Yeah, this is one of the things I want to apply for the backend 
implementations. The current implementation is too repetitive and 
stresses the compiler unnecessarily hard (more on that on my reply to 
your email today).


>     For our native CUDA implementation it's probably only a matter of
>     porting the results from the OpenCL tuner over. Unfortunately I
>     don't see a good way of doing this with CUDA without a significant
>     penalty on compilation times, because there is no concept of runtime
>     kernel selection in CUDA so far.

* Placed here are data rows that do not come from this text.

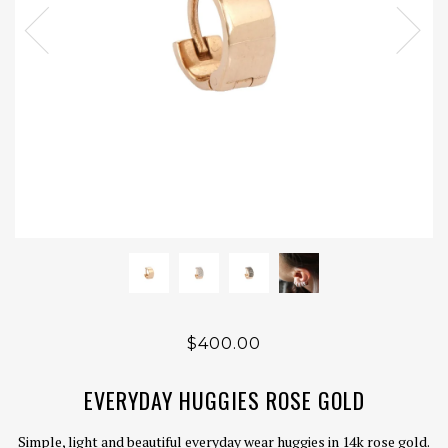
$400.00
EVERYDAY HUGGIES ROSE GOLD
Simple, light and beautiful everyday wear huggies in 14k rose gold.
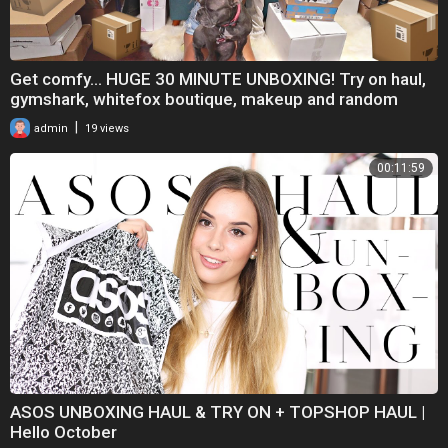
Get comfy... HUGE 30 MINUTE UNBOXING! Try on haul,
gymshark, whitefox boutique, makeup and random
|
admin
19 views
00:11:59
ASOS UNBOXING HAUL & TRY ON + TOPSHOP HAUL |
Hello October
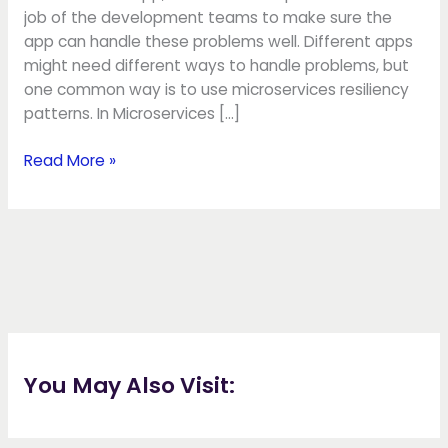
job of the development teams to make sure the
app can handle these problems well. Different apps
might need different ways to handle problems, but
one common way is to use microservices resiliency
patterns. In Microservices […]
Read More »
You May Also Visit:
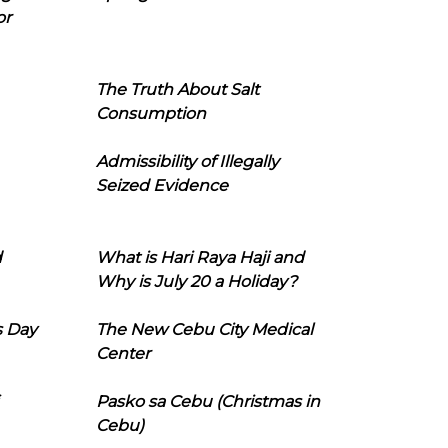
or
The Truth About Salt
Consumption
Admissibility of Illegally
Seized Evidence
d
What is Hari Raya Haji and
Why is July 20 a Holiday?
s Day
The New Cebu City Medical
Center
Pasko sa Cebu (Christmas in
Cebu)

The performance difference for GEMM
>     of our CPU backend is not surprising, this was never subject to
>     optimization ;-)
>
>
> That's exactly the point of this feature ! Optimizing GEMM for CPU is
> pretty complicated, and linking with external BLAS libraries allow us
> not to focus too much on these problems, and to just provide a fallback
> implementation for the sake of code portability

The main 'problem' actually is that the really fast BLAS implementations 
for CPUs go down to the assembly level, which we cannot reasonably 
support across different compilers. As we've seen from our benchmarking 
with MKL, we can sometimes get surprisingly close to peak performance 
with OpenCL, but it's going to be very hard to do the same with a pure, 
portable C/C++ implementation. Just-in-time compilation might help a lot 
(LLVM), but this would still require a bunch of effort to get it going.

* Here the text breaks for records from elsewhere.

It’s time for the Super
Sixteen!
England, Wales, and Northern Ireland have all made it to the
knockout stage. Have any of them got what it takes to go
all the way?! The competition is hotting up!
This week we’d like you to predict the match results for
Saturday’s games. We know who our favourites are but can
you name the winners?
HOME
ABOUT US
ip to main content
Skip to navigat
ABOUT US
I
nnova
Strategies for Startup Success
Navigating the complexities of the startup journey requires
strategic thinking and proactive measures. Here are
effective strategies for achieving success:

> Yes, you're right. However, the types for .blas() are as of different
> accross the backends. This is because I chose a low-level interface for
> the Blas wrappers, therefore the signature of the function are slightly
> different [ T const * A, vcl_size_t A_internal_size1... versus cl_mem
> const A, vcl_size_t A_internal_size1 ...). I can easily change the
> signature to a higher level one ( viennacl::matrix<T> A ... ). This is
> probably better, right ?

Indeed. We should not let implementation details propagate to the user 
API unless we have good reasons for it.

>     I don't know whether .blas() is the best name for this, because in
>     the future we might also have more non-BLAS operations such as
>     sorting or FFT - maybe we use .operations() to better reflect the
>     operations table?
>
>
> Yes, I also thought about it... I'm not sure how to handle the default
> case, A.operations().gemm(NULL), but I guess that
> A.operations().gemm(viennacl::backend::default()), where a proper
> overload would set the pointer to NULL internally.

I prefer the second because the first does not reflect that a default 
implementation is used.


>     It seems to me that this is going in a very fruitful directions. Any
>     objections in pushing and extending this for the 1.6.0 release?
>     1.5.0 is essentially done, I'm currently writing the last bits of
>     documentation and resolve some minor warnings on Visual Studio..
>
>
> Yes. This is already pushed in a feature branch, I can try to extended
> it to allow for the list implementation you suggested. There are also a
> couple of changes in the generator on another feature branch, so I'll
> have a lot of stuff to merge :P

I had a couple of fixes (mostly silencing warnings) to apply to the 
current generator in master, so merging will require a bit of effort... 
Let's coordinate the further steps after 1.5.0 is out (maybe tonight).